The National Labor Relations Board (NLRB or the Board) released its rulemaking priorities for the coming months and put joint employer status under the National Labor Relations Act (NLRA) at the top of the list.

For several years, the Board’s standard for joint employers has been in flux. After many decades of following a single standard in evaluating the scope of joint employer liability, the NLRB adopted a controversial new standard in the 2015 decision Browning-Ferris Industries of California, Inc.

In that case, the Board held that even when two entities have never exercised joint control over the essential terms and conditions of employment, and even when any joint control is not “direct and immediate,” the two entities will still be joint employers based on the existence of “reserved” joint control or based on indirect control that is “limited and routine.” The Board found that Browning-Ferris, Inc. (BFI) had reserved joint control over workers because of the terms of the agreement with another company, Leadpoint.

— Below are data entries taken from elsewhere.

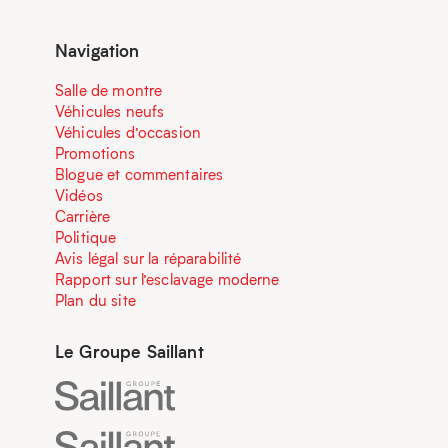
Navigation
Salle de montre
Véhicules neufs
Véhicules d’occasion
Promotions
Blogue et commentaires
Vidéos
Carrière
Politique
Avis légal sur la réparabilité
Rapport sur l’esclavage moderne
Plan du site
Le Groupe Saillant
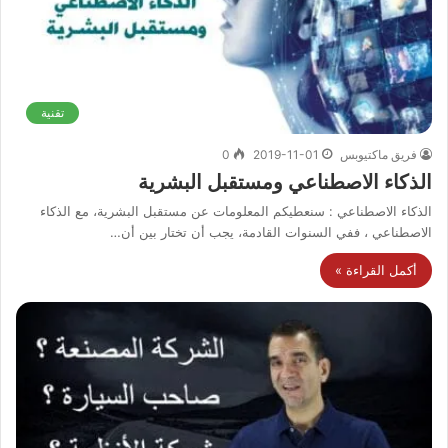
تقنية
فريق ماكتيوبس
2019-11-01
0
الذكاء الاصطناعي ومستقبل البشرية
الذكاء الاصطناعي : سنعطيكم المعلومات عن مستقبل البشرية، مع الذكاء
الاصطناعي ، ففي السنوات القادمة، يجب أن تختار بين أن…
أكمل القراءة »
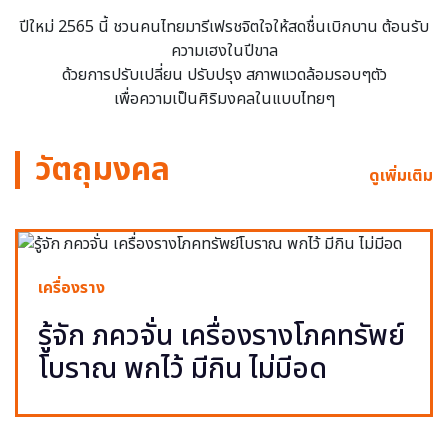
ปีใหม่ 2565 นี้ ชวนคนไทยมารีเฟรชจิตใจให้สดชื่นเบิกบาน ต้อนรับ
ความเฮงในปีขาล
ด้วยการปรับเปลี่ยน ปรับปรุง สภาพแวดล้อมรอบๆตัว
เพื่อความเป็นศิริมงคลในแบบไทยๆ
วัตถุมงคล
ดูเพิ่มเติม
เครื่องราง
รู้จัก ภควจั่น เครื่องรางโภคทรัพย์
โบราณ พกไว้ มีกิน ไม่มีอด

Although that agreement defined Leadpoint as the sole employer, it also required that all workers satisfy BFI screening processes (including drug testing), enabled BFI to recommend dismissal of any worker, required workers to comply with BFI’s safety policies, and reserved to BFI the right to approve the workers’ time records and wages.

The situation became more complicated when, in Hy-Brand Industrial Contractors, Ltd. & Brandt Construction Co. (2018), an administrative law judge applied Browning-Ferris to find that two entities were joint employers. When the employers appealed to the NLRB, the Board—with new members courtesy of the change from a Democratic to a Republican administration—took the opportunity to throw out Browning-Ferris and establish a new test.

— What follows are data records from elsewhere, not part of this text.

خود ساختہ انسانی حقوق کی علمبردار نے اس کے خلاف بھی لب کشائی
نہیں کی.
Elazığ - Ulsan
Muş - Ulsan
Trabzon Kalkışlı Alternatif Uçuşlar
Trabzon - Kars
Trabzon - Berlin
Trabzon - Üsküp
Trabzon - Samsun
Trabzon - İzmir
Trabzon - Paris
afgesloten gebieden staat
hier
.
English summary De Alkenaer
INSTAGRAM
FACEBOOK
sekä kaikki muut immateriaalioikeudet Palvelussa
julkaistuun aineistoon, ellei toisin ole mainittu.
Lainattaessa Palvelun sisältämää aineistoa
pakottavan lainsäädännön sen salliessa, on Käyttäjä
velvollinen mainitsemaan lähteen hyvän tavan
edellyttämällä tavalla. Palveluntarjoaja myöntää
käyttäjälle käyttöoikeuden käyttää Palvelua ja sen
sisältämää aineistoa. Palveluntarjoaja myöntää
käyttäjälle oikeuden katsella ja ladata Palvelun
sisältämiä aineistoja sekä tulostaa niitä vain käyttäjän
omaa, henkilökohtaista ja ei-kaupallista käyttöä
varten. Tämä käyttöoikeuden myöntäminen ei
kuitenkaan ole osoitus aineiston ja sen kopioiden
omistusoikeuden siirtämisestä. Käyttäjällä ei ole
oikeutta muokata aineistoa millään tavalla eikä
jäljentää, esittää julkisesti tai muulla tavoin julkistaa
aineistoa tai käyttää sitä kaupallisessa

In 2018, the NLRB decided formal rulemaking would be the best path forward and published a Notice of Proposed Rulemaking (NPRM) to establish a new joint employer standard.

Pursuant to the proposal, an employer may be found to be a joint employer only if it possesses and exercises substantial, direct and immediate control over the essential terms and conditions of employment and has done so in a manner that is not “limited and routine.”

Indirect influence and contractual reservations of authority would no longer be sufficient to establish a joint employer relationship, the NLRB said.

The process stalled as almost 29,000 comments were submitted in response to the NPRM.

Now the Board is taking another stab at the issue. While it did not detail a timeline, the NLRB announced that it will “engage in rulemaking on the standard for determining whether two employers, as defined in section 2(2) of the [NLRA,] are a joint employer under the Act.”

The NLRB isn’t the only agency struggling with the joint employer standard. The Department of Labor (DOL) finalized an updated rule in January 2020—marking the agency’s first meaningful revision to its joint employer standard under the Fair Labor Standards Act (FLSA) in more than 60 years—but immediately faced multiple legal challenges.

A New York federal court struck down the employer-friendly rule in late 2020. Under the Biden administration, the DOL announced it was reconsidering the rule and rescinded the 2020 version as of September 28, 2021.

To read the NLRB’s notice, click here.

Why it matters: Given the DOL’s employer-friendly joint employer rule was rescinded and a new rule from the NLRB is likely to be in favor of employees, employers should prepare themselves for increased enforcement.